Het oordeel van de rechtbank (p. 8, tweede alinea van het bestreden vonnis) dat het op de weg van de verdachte had gelegen advies bij een onafhankelijke deskundige in te winnen, ontbeert juridische grondslag. Een dergelijke eis kan niet worden gesteld, ook niet als een (vermoedelijk) belastingplichtige een aangifte doet waarvan hij in de gegeven omstandigheden redelijkerwijs kon en mocht menen dat de wijze waarop hij die aangifte heeft gedaan toelaatbaar was, maar kan vermoeden dat zijn standpunt de rijksbelastingdienst onwelgevallig is.
Samenvattend is het hof van oordeel, dat de verdachte had kunnen vermoeden dat hij aangifte deed op basis van een standpunt dat de rijksbelastingdienst onwelgevallig zou (kunnen) zijn, maar dit laatste brengt niet met zich dat de verdachte de aangifte niet had mogen doen zoals hij heeft gedaan.
Gelet op het voorgaande is het hof van oordeel dat de verdachte in de gegeven omstandigheden redelijkerwijs kon en mocht menen dat de wijze waarop hij die aangifte heeft gedaan, toelaatbaar was.

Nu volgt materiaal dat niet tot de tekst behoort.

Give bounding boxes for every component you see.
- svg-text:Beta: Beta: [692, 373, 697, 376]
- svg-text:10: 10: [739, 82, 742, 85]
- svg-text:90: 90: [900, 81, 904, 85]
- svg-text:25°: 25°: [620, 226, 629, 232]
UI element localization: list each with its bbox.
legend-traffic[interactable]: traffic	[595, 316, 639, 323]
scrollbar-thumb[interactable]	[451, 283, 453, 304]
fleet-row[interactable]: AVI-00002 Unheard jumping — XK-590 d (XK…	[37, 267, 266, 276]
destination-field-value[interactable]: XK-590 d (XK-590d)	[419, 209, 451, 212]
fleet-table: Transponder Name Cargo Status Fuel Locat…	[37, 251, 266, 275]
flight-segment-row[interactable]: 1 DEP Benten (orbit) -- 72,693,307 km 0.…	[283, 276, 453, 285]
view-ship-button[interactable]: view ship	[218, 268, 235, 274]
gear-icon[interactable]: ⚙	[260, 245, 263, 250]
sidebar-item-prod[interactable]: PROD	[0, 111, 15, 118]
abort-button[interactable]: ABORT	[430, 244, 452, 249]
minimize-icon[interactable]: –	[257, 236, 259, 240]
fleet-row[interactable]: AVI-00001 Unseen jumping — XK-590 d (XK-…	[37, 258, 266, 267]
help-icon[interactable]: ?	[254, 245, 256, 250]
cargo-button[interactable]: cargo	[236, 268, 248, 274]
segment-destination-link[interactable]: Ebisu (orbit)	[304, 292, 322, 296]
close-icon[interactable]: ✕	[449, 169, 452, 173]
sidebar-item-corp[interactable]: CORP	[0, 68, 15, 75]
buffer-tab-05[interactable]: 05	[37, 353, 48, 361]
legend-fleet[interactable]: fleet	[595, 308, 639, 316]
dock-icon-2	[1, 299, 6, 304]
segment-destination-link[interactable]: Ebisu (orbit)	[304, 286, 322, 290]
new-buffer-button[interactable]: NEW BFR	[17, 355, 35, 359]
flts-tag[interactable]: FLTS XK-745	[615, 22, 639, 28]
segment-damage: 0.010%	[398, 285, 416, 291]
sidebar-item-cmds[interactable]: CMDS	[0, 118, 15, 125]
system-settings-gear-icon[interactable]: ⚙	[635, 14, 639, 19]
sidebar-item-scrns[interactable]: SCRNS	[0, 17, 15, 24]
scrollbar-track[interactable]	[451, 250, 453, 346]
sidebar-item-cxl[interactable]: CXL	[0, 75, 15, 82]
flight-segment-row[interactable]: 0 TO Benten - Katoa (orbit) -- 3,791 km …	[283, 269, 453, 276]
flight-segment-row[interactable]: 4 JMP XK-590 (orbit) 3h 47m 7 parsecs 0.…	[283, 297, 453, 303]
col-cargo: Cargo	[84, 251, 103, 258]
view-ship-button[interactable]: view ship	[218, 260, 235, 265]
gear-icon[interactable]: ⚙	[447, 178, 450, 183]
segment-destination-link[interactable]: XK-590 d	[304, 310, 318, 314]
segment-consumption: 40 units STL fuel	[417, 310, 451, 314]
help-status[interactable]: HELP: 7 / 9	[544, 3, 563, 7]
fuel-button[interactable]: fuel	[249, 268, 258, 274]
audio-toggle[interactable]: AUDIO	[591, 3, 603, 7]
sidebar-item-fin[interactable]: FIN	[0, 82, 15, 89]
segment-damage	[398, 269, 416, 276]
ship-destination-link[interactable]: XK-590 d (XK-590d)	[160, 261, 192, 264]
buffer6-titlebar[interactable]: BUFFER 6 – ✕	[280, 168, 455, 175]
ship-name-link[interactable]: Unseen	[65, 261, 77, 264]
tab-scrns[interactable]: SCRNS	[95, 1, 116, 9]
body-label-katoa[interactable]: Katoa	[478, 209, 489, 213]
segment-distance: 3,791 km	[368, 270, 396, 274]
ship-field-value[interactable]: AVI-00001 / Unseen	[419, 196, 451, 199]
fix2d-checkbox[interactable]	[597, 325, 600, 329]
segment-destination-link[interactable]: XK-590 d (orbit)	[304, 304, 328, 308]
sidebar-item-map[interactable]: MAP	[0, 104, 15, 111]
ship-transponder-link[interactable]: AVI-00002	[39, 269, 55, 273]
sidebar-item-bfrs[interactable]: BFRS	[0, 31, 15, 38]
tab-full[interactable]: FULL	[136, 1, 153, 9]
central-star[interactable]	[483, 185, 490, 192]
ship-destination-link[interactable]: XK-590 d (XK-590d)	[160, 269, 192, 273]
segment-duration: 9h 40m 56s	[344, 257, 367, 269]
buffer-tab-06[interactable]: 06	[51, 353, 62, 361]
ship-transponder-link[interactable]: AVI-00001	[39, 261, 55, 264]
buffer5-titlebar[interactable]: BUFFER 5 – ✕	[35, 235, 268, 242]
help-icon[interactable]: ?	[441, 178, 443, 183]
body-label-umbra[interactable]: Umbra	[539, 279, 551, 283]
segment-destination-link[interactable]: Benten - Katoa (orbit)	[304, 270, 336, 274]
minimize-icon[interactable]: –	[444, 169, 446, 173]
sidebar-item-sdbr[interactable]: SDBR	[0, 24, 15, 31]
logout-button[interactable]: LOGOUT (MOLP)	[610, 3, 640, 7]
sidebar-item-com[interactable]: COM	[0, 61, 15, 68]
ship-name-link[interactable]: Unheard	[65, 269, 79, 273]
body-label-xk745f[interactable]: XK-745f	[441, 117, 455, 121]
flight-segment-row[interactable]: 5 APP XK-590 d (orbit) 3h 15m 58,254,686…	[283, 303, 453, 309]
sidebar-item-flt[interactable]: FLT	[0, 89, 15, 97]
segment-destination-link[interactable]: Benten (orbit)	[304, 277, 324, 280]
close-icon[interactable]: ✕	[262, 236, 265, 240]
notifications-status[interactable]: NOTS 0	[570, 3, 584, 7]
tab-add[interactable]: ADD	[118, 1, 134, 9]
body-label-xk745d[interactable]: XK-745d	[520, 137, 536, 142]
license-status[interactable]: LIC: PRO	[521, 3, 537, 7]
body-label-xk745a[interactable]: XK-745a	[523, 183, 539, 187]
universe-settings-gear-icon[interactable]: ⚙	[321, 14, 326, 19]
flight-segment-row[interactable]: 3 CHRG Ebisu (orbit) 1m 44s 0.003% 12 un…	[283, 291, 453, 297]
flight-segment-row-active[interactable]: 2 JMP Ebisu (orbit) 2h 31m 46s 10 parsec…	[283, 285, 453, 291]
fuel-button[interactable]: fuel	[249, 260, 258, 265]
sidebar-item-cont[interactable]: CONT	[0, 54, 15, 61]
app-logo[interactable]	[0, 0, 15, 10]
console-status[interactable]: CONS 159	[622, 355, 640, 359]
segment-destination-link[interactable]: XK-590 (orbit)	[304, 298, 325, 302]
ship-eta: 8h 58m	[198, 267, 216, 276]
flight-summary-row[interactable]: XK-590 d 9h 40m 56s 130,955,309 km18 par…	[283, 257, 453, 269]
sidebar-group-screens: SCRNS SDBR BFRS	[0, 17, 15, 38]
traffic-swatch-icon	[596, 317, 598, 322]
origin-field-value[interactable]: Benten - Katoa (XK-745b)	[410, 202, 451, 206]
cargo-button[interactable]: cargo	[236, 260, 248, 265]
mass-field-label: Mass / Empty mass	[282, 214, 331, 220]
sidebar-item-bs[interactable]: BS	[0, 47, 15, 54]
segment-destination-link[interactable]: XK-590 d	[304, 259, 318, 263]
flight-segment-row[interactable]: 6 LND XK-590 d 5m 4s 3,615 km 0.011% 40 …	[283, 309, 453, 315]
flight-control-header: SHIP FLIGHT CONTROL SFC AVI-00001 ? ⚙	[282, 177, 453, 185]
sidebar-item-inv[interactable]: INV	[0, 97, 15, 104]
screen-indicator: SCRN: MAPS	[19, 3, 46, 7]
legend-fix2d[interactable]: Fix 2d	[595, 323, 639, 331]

Het hof acht daarom niet bewezen dat het opzet van de verdachte, al dan niet in voorwaardelijke zin, was gericht op het opzettelijk onjuist doen van de betreffende aangifte.
Nu de verdachte zal worden vrijgesproken wegens het ontbreken van bewijs voor het ten laste gelegde opzet, behoeft hetgeen de raadsman overigens heeft aangevoerd geen nadere bespreking.

BESLISSING

Het hof:
Vernietigt het vonnis waarvan beroep en doet opnieuw recht.
Verklaart niet bewezen dat de verdachte het ten laste gelegde heeft begaan en spreekt hem daarvan vrij.
Aldus gewezen door
mr. A.R. Hartmann, voorzitter,
mr. drs. P. Fortuin en mr. J. Platschorre, raadsheren,
in tegenwoordigheid van mr. P. van Glabbeek, griffier,
en op 23 september 2014 ter openbare terechtzitting uitgesproken.
Mr. drs. P. Fortuin is buiten staat dit arrest mede te ondertekenen.

Voetnoten

1.Met ingang van 1 juli 2011 (Stcrt. 2011, nr. 11782) is de benaming gewijzigd in Richtlijnen voor de aanmelding en afhandeling van fiscale delicten, douane- en toeslagendelicten (kortweg: Richtlijnen AAFD).